[Saved entries]

□ □ □ □

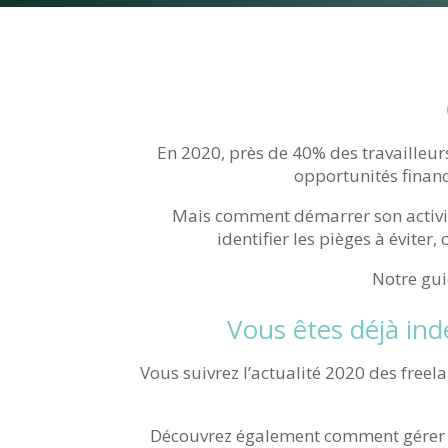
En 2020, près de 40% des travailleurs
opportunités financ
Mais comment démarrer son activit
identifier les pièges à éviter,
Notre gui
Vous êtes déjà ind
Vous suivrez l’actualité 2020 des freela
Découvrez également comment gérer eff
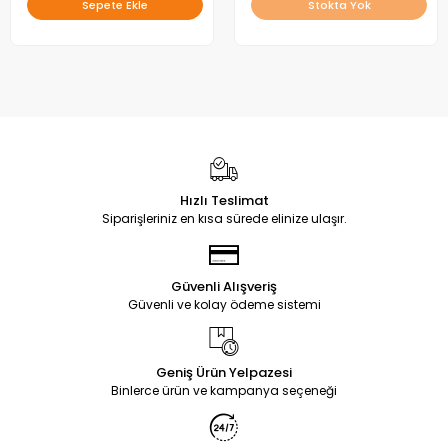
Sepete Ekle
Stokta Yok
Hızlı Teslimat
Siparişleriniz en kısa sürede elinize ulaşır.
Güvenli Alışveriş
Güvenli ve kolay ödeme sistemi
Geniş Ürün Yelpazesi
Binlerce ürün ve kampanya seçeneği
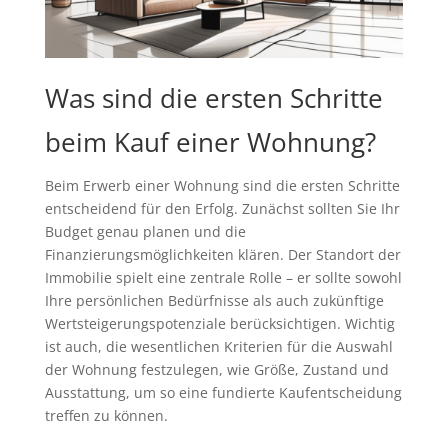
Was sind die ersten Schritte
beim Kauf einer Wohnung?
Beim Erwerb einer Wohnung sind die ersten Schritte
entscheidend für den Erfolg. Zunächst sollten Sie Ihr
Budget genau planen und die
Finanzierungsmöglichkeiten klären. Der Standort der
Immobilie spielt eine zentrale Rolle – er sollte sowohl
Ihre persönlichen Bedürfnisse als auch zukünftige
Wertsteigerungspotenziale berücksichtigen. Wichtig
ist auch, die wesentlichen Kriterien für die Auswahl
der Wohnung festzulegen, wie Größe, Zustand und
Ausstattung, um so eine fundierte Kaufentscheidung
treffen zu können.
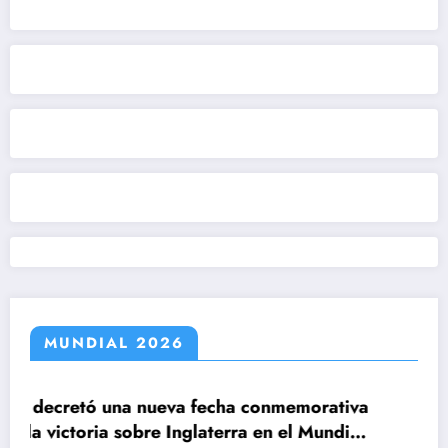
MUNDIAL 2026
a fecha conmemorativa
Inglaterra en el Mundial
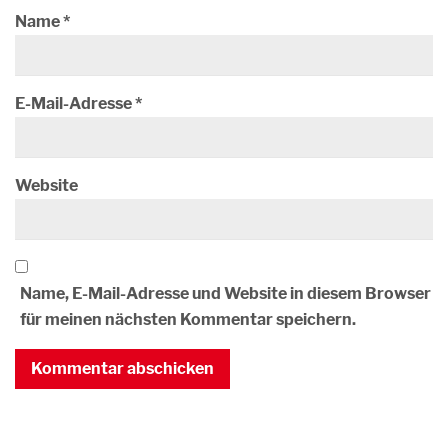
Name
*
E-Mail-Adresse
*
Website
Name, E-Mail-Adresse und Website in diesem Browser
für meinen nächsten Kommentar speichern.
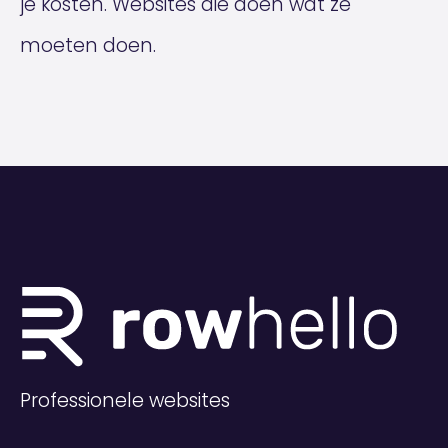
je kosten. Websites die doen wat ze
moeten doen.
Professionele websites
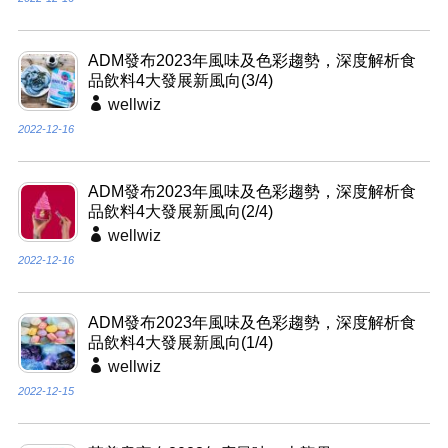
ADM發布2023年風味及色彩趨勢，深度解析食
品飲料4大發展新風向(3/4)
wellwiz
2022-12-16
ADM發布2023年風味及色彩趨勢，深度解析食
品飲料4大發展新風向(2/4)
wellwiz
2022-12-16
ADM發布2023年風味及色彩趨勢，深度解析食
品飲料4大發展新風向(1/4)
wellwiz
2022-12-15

□ □ □ □

:: Activity ::
An exact transcription of all the entries is required, without the pictures.

:: Output ::
En 2020, près de 40% des travailleurs
opportunités financ
Mais comment démarrer son activit
identifier les pièges à éviter,
Notre gui
Vous êtes déjà ind
Vous suivrez l’actualité 2020 des freela
Découvrez également comment gérer eff
Sepete Ekle
Stokta Yok
Hızlı Teslimat
Siparişleriniz en kısa sürede elinize ulaşır.
Güvenli Alışveriş
Güvenli ve kolay ödeme sistemi
Geniş Ürün Yelpazesi
Binlerce ürün ve kampanya seçeneği
Was sind die ersten Schritte
beim Kauf einer Wohnung?
Beim Erwerb einer Wohnung sind die ersten Schritte
entscheidend für den Erfolg. Zunächst sollten Sie Ihr
Budget genau planen und die
Finanzierungsmöglichkeiten klären. Der Standort der
Immobilie spielt eine zentrale Rolle – er sollte sowohl
Ihre persönlichen Bedürfnisse als auch zukünftige
Wertsteigerungspotenziale berücksichtigen. Wichtig
ist auch, die wesentlichen Kriterien für die Auswahl
der Wohnung festzulegen, wie Größe, Zustand und
Ausstattung, um so eine fundierte Kaufentscheidung
treffen zu können.
MUNDIAL 2026
a fecha conmemorativa
Inglaterra en el Mundial
Name
*
E-Mail-Adresse
*
Website
Name, E-Mail-Adresse und Website in diesem Browser
für meinen nächsten Kommentar speichern.
je kosten. Websites die doen wat ze
moeten doen.
Professionele websites
ADM發布2023年風味及色彩趨勢，深度解析食
品飲料4大發展新風向(3/4)
wellwiz
2022-12-16
ADM發布2023年風味及色彩趨勢，深度解析食
品飲料4大發展新風向(2/4)
wellwiz
2022-12-16
ADM發布2023年風味及色彩趨勢，深度解析食
品飲料4大發展新風向(1/4)
wellwiz
2022-12-15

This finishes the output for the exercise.